I've found it attracts a frat crowd who've never moved beyond the college/high school social life.

If you don't fit in, you'll get ganged up on as in most social settings. You won't last.

Chances are, you'll only get paid once a month. The last few days before each payday are a tense showdown between you and your boss.

It takes some fortitude to grind those poor kids through the meat grinder.
And you're being watched on camera all the while for the slightest slip-up.

When you go into another country as a guest worker you can expect to be treated like Mexicans, Filipinos, and Indians are in the states.
It's very educational.

That said, Korea's an awesome country, but the hagwon business doesn't allow for that much exploring. My bosses actively disapproved of me exploring the country on weekends: My co-workers who lived next door would inform on me.
I would have to sneak out and if I was lucky, I would get Sundays to explore.
The time I managed to get outside of work made all the hardships worth it. By the time I left, I knew all the major markets and where to get stuff. Even the 6 year old ginseng was monumentally cheaper than in the states. I learned about things that the Western world has barely heard of or is just beginning to learn about.
I was discovering black garlic for instance right about the time it was first catching on with foodies and exotic chefs in the US.

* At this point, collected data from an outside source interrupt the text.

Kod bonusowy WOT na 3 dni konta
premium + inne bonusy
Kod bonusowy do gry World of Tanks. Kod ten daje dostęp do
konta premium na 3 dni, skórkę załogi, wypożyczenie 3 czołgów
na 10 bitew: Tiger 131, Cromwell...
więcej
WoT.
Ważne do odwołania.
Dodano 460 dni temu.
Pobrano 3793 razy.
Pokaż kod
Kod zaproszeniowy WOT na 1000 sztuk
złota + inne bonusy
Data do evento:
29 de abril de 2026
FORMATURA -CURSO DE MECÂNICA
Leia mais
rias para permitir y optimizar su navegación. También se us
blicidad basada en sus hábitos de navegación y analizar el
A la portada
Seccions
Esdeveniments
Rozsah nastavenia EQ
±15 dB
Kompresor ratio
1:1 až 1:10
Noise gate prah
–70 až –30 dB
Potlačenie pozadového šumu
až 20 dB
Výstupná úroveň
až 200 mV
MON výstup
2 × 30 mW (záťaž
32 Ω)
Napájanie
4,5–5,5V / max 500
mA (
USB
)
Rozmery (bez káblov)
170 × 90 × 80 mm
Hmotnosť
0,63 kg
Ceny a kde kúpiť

Don't be too surprised if you end up having to work 12-16 hours a day. Count on plenty of paperwork, reports, grading, lesson planning after hours.

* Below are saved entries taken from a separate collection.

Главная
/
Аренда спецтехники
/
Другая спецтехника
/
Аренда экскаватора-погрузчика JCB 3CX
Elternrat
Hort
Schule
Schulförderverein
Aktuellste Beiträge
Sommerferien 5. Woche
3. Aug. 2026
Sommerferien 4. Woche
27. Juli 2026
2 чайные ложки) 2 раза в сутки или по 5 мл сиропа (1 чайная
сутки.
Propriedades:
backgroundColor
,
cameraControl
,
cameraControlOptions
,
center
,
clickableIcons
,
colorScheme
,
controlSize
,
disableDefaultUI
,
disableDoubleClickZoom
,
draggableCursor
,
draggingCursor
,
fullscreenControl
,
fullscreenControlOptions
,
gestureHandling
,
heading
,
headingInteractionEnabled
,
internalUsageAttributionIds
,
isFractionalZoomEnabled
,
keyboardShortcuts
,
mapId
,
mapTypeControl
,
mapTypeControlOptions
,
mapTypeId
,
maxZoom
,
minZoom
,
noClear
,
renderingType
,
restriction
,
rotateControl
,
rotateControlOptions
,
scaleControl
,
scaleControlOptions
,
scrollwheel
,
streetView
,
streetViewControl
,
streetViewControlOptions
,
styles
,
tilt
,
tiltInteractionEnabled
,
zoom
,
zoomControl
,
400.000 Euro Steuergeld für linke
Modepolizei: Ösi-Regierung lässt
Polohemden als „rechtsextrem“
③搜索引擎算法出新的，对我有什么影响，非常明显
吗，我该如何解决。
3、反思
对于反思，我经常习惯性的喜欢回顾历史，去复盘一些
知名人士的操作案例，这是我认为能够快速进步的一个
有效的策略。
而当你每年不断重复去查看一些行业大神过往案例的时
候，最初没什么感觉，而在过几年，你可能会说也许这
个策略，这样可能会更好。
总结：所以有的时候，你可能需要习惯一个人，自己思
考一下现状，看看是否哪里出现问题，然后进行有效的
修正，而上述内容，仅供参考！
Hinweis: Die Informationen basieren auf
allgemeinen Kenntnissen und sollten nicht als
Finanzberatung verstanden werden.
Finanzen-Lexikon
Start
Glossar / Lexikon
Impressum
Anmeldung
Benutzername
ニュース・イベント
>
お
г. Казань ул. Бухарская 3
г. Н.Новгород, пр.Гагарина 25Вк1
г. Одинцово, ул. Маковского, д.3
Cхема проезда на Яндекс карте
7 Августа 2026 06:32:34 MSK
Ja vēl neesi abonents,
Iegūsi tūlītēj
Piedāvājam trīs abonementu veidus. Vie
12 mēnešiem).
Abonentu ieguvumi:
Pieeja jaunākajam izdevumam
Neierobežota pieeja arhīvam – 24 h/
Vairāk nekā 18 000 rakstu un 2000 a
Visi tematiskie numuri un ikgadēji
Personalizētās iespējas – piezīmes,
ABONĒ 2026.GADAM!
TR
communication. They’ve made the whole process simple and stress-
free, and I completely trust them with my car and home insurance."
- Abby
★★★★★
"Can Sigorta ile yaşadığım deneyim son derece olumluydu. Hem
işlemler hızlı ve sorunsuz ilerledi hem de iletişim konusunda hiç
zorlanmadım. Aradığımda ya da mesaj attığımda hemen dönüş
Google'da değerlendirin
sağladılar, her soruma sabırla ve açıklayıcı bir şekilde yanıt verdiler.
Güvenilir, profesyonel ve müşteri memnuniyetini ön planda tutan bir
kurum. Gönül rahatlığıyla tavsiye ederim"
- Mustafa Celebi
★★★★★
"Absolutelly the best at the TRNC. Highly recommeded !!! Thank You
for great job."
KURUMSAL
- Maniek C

Going to Korea was cool, but don't get the idea it's a great place to flee. Especially for an INTP.
Hagwons expect their employees to be loud, super-social, and bubbly. That's the East Asian conception of how Westerners are supposed to behave. That's the personality type the hagwons believe is most likely to be a profitable hire.
Just as Asians in the US are caricatured as launderers, restaurant owners, and martial artists, an Anglospheric person can expect to regarded as a racial caricature in the East.

Furthermore, East Asian societies are all about social contacts. If you go places alone you won't be treated well, nor will you be able to be served in restaurants. In Korea, you don't usually find places by street address. It's assumed that if you have business somewhere, someone will have told you how to find it. You aren't a person in Korean society unless you're part of a group.

Hopefully I just got a bad hagwon but that's my experience.